Shards of a Broken Crown is a 1998 fantasy novel by American writer Raymond E. Feist, the fourth and final book of his Serpentwar Saga and the twelfth book of his Riftwar Cycle.

==Synopsis==
Thanks to an enemy general who has a change of heart now that the enemy leaders are gone, the reclamation of the western realm of the Kingdom is made easier - but not by much - with Kesh threatening Krondor and the Eastern Armies returning to the east. On top of that, a new evil is unleashed by the enemy, with the dead rising and fighting the Kingdom forces. Pug, Tomas, Nakor and Miranda must defeat the enemy magicians and their unnatural allies for the Kingdom to survive.

==Plot==
General Fadawah has sent Duko to hold Krondor with his army. Jimmy and Dash are sent to Krondor to recover information. They discover Malar, a man who's barely survived during the winter. They are found by a patrol, and separated. Dash is captured and pressed into a work-gang rebuilding Krondor. He escapes with Gustaf and Talwin into the sewers, where they are found by the Mockers. Meanwhile, Jimmy manages to sneak into the city and is discovered by Duko's men. Duko reveals he wants to turn coat. Jimmy is sent back to Darkmoor to relay this information. Dash is also set free, with the promise from his great-uncle - leader of the Mockers Lysle Rigger - that all Mockers will be pardoned for helping in the capturing of Krondor.

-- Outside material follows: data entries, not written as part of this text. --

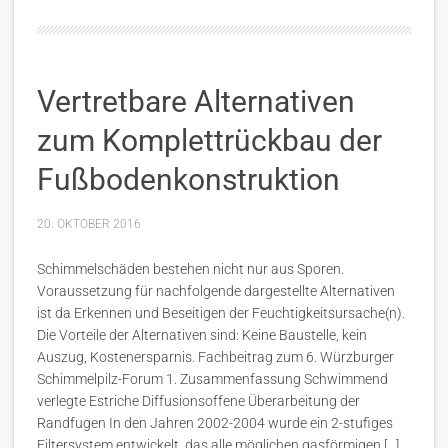
Vertretbare Alternativen
zum Komplettrückbau der
Fußbodenkonstruktion
20. OKTOBER 2016
Schimmelschäden bestehen nicht nur aus Sporen.
Voraussetzung für nachfolgende dargestellte Alternativen
ist da Erkennen und Beseitigen der Feuchtigkeitsursache(n).
Die Vorteile der Alternativen sind: Keine Baustelle, kein
Auszug, Kostenersparnis. Fachbeitrag zum 6. Würzburger
Schimmelpilz-Forum 1. Zusammenfassung Schwimmend
verlegte Estriche Diffusionsoffene Überarbeitung der
Randfugen In den Jahren 2002-2004 wurde ein 2-stufiges
Filtersystem entwickelt, das alle möglichen gasförmigen […]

Jimmy tells Patrick of their peace offering. Patrick is initially furious at this, but Duke Arutha convinces him otherwise. Duko swears fealty to Patrick, and then retakes Krondor. Erik von Darkmoor is sent north to scout Sarth with Roo, as he can get in without questioning. Jimmy is sent south to Duko, now Duke of the Southern Marches, at Port Vykor. Dash is made Sheriff of Krondor and appoints 40 constables as the new city watch.

Erik and Roo find John Vinci, Roo's trading partner. They discover what they want, and leave Roo to take the only ship in the harbour. They discover Lord Vasarius's wealth on it. As they leave, a Quegan galley charges them. Kingdom ships soon intercepts and sink both ships, with Roo and Vasarius surviving. Arutha is sent with Captain Subai's pathfinders and a group of Crimson Eagles to infiltrate Sarth's abbey. They fight through it and capture most of the force. However, Arutha is killed.

Erik and Greylock then charge Sarth and take it quickly. Afterwards, they march up and find the road heavily fortified. Erik and Pathfinders infiltrate the camp and cause enough confusion to open the gates and win quickly. On their way to Port Vykor, Malar poisons Jimmy and leaves him to die. However, a patrol finds Jimmy, and he is healed. They then ride to stop Malar as he has notes that reveal Krondor's weaknesses to Kesh. They discover him amongst 20 soldiers. They lead a surprise attack, where only one Keshian officer escapes. They ride back to Port Vykor.

Meanwhile, two of Dash's constables have been killed and dumped in front of the jail. Dash discovers through Talwin they were Kingdom agents. Dash seeks help of the Mockers to find the culprits.